A 3-D MUSICAL BY JOHNNIE TO, Hong Kong master of balletic gun battles to the death: Who could ask for anything more? To’s Office (2015) is certainly the most kinetically entertaining, ingeniously staged spectacle in town, and the splendid projection at the new Metrograph theater is bound to do it justice. But as a movie about the capitalist greed and corruption that has replaced communist greed and corruption in China, it lacks the satiric bite and inspired insanity, not to mention the moral complexity, of The Big Short’s vision of greed and corruption, American style. Nor does it have the energy and noir elegance of To’s signature movies, PTU (2003) and Triad Election (2006). I’m sure there are nuances which I lack the cultural background to parse, but for me Office is less than the promise of its parts.
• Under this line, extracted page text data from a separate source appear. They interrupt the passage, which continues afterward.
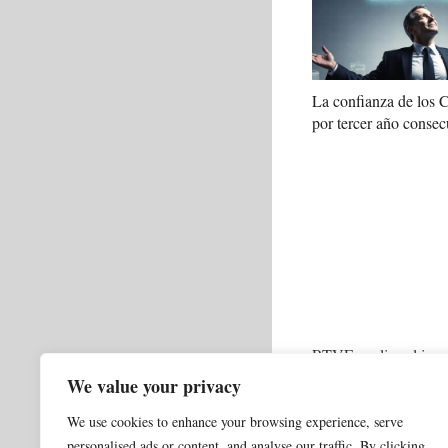
La confianza de los
por tercer año consec
RTVE analiza el impa
en el Telediario del f
We value your privacy
We use cookies to enhance your browsing experience, serve
Categorías
0 NORMAL ACTUALI
personalised ads or content, and analyse our traffic. By clicking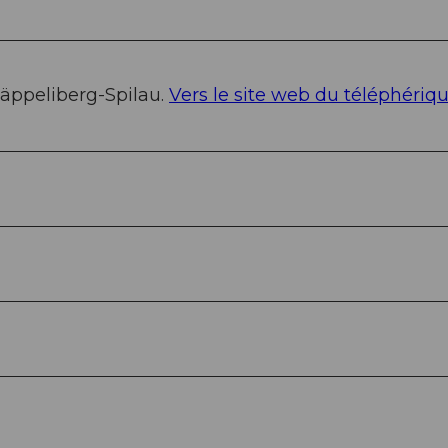
häppeliberg-Spilau.
Vers le site web du téléphériq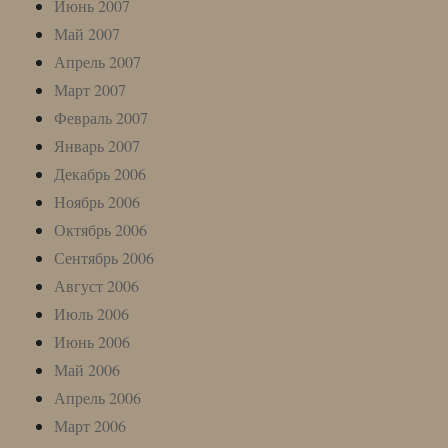
Июнь 2007
Май 2007
Апрель 2007
Март 2007
Февраль 2007
Январь 2007
Декабрь 2006
Ноябрь 2006
Октябрь 2006
Сентябрь 2006
Август 2006
Июль 2006
Июнь 2006
Май 2006
Апрель 2006
Март 2006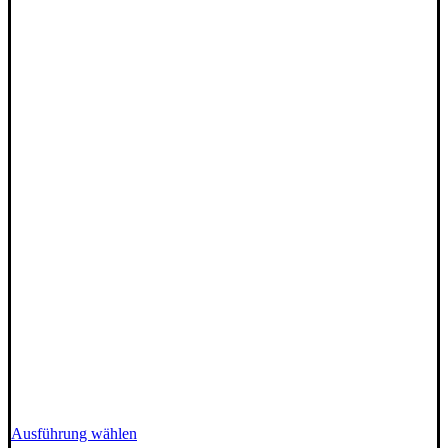
Dieses
Ausführung wählen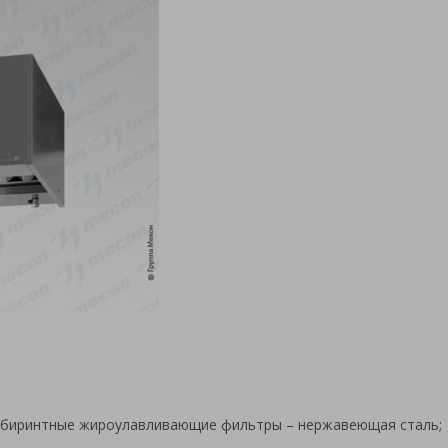
лабиринтные жироулавливающие фильтры – нержавеющая сталь;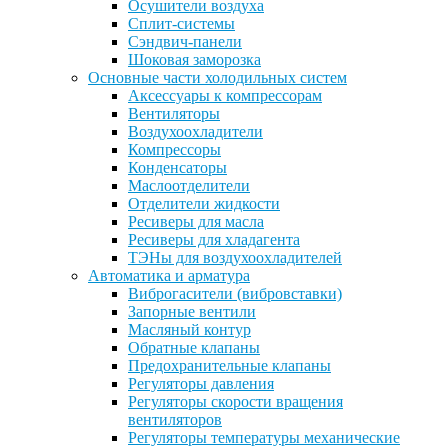
Осушители воздуха
Сплит-системы
Сэндвич-панели
Шоковая заморозка
Основные части холодильных систем
Аксессуары к компрессорам
Вентиляторы
Воздухоохладители
Компрессоры
Конденсаторы
Маслоотделители
Отделители жидкости
Ресиверы для масла
Ресиверы для хладагента
ТЭНы для воздухоохладителей
Автоматика и арматура
Виброгасители (вибровставки)
Запорные вентили
Масляный контур
Обратные клапаны
Предохранительные клапаны
Регуляторы давления
Регуляторы скорости вращения
вентиляторов
Регуляторы температуры механические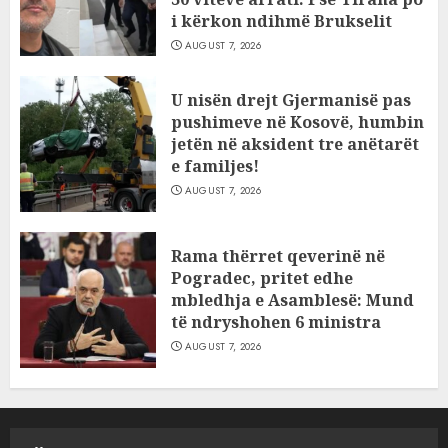
i kërkon ndihmë Brukselit
AUGUST 7, 2026
U nisën drejt Gjermanisë pas
pushimeve në Kosovë, humbin
jetën në aksident tre anëtarët
e familjes!
AUGUST 7, 2026
Rama thërret qeverinë në
Pogradec, pritet edhe
mbledhja e Asamblesë: Mund
të ndryshohen 6 ministra
AUGUST 7, 2026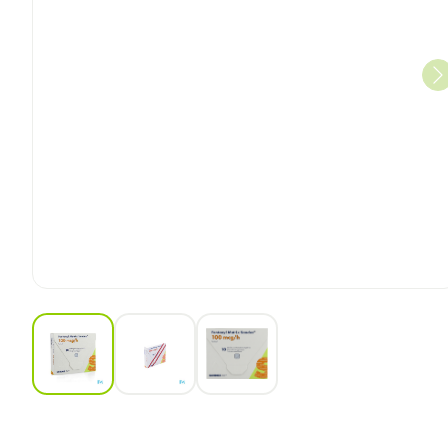
View larger image
View larger image
View larger image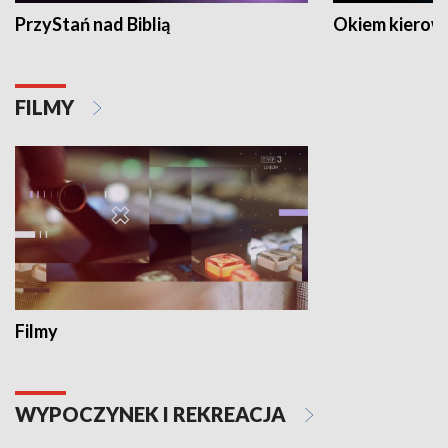
PrzyStań nad Biblią
Okiem kierow
FILMY
Filmy
WYPOCZYNEK I REKREACJA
Adapted by Sylvia Chang from her stage play Design for Living, the film is set in 2008 just before the unraveling of Lehman Brothers. A mainland Chinese trading company, Jones & Sunn (the name suggests the film’s mix of cute and ham-fisted) is preparing for its IPO. Not only is the company’s timing a disaster in terms of the approaching financial tsunami, Jones & Sunn itself is collapsing, the result of exploitative relationships and mendacious financial practices.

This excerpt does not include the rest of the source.